Hi,
I cannot achieve kernel concurrency with the code below (don’t mind if the code actually does not do anything smart - this is just a test). I have compiled with the --default-stream per-thread option, which basically sets a default stream for each host thread - feature available in CUDA 7. I have confirmed in Visual Profiler that indeed a CUDA stream is created for each host thread, but still cannot get kernels running concurrently - they seem to be serialized. I am using 16 host threads. Can anyone see the problem?
global void matoperation(unsigned char *s1, unsigned char *s2, unsigned char *d, int rows, int cols, int pitch)
{
int r = blockIdx.x * blockDim.x + threadIdx.x;
int c = blockIdx.y * blockDim.y + threadIdx.y;
for (int i = 1; i < 100000; i++)
if ((r < rows) && (c < cols))
d[r * pitch + c] = (((s1[r * pitch + c] / 3 + s2[r * pitch + c] / 3) / 7 + s2[r * pitch + c]
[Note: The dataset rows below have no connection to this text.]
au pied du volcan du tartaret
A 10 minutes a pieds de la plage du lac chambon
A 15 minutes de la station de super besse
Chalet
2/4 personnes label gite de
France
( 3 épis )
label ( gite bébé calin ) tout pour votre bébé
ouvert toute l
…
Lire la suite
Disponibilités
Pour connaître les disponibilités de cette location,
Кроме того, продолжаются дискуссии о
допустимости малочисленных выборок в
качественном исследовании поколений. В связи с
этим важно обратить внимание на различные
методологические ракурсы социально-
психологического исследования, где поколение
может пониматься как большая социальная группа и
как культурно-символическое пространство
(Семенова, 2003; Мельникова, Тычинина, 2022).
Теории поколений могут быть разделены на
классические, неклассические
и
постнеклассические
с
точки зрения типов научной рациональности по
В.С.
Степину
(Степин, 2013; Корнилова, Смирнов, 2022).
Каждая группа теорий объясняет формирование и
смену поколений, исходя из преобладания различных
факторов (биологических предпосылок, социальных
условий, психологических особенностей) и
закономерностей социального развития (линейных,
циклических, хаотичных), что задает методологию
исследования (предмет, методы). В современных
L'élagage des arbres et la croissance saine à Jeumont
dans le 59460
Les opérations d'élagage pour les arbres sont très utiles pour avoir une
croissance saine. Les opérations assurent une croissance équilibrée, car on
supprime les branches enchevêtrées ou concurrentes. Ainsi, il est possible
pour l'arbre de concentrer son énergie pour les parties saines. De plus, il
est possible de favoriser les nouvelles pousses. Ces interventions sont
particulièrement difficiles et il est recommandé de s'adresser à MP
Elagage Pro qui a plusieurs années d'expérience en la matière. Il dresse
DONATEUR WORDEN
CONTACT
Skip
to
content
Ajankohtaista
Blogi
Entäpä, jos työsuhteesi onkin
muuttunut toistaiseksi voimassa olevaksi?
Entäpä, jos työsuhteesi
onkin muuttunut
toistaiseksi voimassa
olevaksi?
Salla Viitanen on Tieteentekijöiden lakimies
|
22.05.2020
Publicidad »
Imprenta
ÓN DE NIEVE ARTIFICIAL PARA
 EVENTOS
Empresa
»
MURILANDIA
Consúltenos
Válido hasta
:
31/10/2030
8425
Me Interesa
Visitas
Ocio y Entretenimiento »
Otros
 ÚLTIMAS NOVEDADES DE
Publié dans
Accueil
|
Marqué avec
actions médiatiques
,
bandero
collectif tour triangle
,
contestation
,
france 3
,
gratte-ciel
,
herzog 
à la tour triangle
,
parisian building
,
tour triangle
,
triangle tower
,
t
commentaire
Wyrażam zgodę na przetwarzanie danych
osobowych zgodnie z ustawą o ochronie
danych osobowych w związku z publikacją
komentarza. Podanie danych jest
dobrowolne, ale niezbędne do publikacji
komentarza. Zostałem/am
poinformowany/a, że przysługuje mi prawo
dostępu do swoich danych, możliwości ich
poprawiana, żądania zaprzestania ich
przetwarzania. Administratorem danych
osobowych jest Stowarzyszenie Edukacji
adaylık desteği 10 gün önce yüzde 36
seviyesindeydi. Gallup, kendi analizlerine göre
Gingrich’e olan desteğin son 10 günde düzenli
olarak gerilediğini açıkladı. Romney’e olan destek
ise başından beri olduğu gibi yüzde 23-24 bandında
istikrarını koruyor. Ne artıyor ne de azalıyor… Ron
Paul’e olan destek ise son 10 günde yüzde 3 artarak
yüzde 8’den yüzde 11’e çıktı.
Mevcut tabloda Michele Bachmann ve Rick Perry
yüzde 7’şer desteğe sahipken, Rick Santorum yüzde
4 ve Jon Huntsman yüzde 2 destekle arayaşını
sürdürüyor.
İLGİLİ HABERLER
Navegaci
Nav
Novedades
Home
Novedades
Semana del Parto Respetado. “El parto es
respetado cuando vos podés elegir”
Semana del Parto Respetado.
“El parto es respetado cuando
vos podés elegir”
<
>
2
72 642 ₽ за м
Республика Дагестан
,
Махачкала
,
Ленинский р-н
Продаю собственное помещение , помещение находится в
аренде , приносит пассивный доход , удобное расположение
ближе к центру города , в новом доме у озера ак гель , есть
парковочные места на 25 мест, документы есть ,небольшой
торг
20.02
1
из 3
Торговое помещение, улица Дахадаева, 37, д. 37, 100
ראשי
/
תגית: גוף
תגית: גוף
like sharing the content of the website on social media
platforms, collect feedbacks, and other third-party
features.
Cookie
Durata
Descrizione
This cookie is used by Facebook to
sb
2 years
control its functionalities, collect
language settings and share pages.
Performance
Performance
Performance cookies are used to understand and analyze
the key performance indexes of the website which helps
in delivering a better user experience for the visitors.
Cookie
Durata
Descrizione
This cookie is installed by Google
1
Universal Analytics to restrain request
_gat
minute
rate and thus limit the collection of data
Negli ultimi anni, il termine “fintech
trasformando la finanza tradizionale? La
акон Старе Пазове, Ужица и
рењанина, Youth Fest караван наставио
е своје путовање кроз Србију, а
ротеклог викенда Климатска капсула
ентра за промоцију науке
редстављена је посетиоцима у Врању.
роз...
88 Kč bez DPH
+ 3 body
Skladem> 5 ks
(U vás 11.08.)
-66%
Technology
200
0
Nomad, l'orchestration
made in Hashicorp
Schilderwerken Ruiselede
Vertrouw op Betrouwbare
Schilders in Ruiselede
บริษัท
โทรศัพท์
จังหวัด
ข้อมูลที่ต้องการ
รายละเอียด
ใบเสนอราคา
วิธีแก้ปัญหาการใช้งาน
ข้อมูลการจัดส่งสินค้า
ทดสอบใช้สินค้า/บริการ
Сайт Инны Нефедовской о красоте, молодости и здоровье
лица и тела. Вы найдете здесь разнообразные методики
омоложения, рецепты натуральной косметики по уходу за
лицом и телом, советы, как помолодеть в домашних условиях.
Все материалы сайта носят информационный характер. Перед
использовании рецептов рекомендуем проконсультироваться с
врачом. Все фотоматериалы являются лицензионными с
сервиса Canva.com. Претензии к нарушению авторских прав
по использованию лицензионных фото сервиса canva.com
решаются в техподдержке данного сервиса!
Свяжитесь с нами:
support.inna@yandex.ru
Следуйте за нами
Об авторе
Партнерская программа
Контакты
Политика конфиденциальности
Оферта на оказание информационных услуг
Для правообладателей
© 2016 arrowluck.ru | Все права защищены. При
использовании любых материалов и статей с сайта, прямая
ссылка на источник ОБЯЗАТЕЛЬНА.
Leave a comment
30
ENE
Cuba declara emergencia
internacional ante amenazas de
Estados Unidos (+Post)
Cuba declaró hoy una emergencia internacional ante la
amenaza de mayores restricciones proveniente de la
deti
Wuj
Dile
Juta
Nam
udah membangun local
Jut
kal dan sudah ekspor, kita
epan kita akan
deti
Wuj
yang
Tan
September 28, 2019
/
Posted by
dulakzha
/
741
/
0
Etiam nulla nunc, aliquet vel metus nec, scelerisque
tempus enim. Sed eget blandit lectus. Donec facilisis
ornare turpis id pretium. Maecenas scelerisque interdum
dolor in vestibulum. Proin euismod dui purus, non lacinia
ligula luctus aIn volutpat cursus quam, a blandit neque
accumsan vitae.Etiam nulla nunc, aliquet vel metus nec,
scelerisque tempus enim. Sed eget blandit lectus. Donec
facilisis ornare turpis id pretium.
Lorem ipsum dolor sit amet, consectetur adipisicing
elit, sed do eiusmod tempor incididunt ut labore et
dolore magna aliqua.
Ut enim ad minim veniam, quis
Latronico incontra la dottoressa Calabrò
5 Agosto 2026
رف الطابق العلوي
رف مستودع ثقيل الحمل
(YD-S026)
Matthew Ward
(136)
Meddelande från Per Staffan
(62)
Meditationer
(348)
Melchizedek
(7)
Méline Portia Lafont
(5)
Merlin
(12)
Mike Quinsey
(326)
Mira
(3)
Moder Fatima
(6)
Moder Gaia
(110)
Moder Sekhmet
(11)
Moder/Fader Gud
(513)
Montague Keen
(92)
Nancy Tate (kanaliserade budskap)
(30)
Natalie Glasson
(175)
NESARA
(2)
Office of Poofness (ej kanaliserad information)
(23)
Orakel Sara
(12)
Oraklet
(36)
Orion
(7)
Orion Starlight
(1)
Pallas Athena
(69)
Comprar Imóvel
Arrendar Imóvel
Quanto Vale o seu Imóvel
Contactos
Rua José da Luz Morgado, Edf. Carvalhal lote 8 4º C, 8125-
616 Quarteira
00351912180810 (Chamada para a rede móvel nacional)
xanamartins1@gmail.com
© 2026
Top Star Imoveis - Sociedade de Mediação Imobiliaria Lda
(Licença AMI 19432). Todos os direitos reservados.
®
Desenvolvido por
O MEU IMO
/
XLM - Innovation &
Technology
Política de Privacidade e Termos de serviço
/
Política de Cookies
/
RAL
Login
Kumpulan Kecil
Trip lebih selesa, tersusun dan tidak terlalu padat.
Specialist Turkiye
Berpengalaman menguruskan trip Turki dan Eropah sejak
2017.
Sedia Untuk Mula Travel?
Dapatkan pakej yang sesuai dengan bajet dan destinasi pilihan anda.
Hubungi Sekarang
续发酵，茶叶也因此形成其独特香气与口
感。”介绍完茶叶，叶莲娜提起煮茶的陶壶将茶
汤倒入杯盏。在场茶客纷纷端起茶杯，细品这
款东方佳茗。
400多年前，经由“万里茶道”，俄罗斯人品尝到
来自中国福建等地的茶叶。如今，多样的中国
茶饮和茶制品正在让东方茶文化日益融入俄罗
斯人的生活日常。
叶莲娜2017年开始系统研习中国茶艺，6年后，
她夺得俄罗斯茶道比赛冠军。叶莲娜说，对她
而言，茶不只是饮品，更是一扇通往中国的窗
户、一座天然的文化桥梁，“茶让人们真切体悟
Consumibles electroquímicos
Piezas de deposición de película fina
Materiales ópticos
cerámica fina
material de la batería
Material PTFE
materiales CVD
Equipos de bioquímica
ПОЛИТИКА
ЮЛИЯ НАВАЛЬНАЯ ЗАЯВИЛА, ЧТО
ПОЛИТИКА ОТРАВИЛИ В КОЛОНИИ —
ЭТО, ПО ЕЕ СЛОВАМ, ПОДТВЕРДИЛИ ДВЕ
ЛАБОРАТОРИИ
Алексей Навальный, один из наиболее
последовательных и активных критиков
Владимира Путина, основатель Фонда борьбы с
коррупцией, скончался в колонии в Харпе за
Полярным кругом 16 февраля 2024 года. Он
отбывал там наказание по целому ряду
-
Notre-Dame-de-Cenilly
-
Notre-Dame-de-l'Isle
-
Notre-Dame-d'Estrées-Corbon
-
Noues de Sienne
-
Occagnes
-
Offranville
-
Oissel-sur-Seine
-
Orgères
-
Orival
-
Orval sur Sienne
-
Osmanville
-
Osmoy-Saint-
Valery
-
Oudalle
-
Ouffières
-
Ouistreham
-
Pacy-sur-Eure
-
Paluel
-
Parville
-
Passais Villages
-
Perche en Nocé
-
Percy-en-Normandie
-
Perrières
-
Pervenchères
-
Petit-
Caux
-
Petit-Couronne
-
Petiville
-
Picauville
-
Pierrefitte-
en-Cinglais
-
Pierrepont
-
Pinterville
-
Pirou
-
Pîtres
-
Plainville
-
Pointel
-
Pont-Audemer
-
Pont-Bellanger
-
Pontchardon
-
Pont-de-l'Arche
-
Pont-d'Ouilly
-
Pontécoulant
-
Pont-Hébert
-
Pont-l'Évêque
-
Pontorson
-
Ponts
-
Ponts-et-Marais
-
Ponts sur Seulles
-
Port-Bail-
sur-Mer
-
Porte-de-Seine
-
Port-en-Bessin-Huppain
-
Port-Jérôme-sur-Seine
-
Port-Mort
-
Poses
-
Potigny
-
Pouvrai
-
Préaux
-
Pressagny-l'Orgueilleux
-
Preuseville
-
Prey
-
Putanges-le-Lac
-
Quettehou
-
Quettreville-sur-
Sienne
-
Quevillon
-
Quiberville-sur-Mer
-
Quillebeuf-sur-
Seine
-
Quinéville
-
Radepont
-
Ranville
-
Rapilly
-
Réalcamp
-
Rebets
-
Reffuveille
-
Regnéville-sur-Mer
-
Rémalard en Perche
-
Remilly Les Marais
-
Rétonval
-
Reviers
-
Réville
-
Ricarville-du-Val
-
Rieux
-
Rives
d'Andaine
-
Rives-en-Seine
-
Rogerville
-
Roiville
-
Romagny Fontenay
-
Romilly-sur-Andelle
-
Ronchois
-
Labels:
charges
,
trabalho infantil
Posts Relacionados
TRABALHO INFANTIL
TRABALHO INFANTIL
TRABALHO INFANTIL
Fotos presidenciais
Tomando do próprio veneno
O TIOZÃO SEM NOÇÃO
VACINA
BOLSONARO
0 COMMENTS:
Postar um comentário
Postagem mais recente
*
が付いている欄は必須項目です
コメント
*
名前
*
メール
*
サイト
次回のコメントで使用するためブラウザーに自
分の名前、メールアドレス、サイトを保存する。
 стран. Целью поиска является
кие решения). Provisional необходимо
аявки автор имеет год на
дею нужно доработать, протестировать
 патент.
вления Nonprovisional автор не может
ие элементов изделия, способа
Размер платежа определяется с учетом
- s1[r * pitch + c]) * s1[r * pitch + c]) / s2[r * pitch + c];
}
void DummyOperation(unsigned char *Src1, unsigned char *Src2, unsigned char *Dst, int rows, int cols, int pitch)
{
matoperation<<<1, 1>>>(Src1, Src2, Dst, rows, cols, pitch);
cudaStreamSynchronize(0);
}
// Thread function (implemented using boost library)
void Process(int ThreadID)
{
…
// Here set rows, cols and pitch
// Here allocate memory for Src1GPU, Src2GPU, DstGPU at the device using cudaMallocPitch
// to make sure that memory at the device is allocated only once when this thread starts
…
try
{
while(1)
{
boost::this_thread::interruption_point();
…
// Here fetch new matrix from somewhere in the RAM
// copy matrix to the device (NOT using async copy)
…
DummyOperation(Src1GPU, Src2GPU, DstGPU, rows, cols, pitch);
…
// here copy result from device into host matrix (NOT using async copy)
//do something with this copy…
}
} catch (boost::thread_interrupted&)
{
printf(“Process thread interrupted\n”);
}
}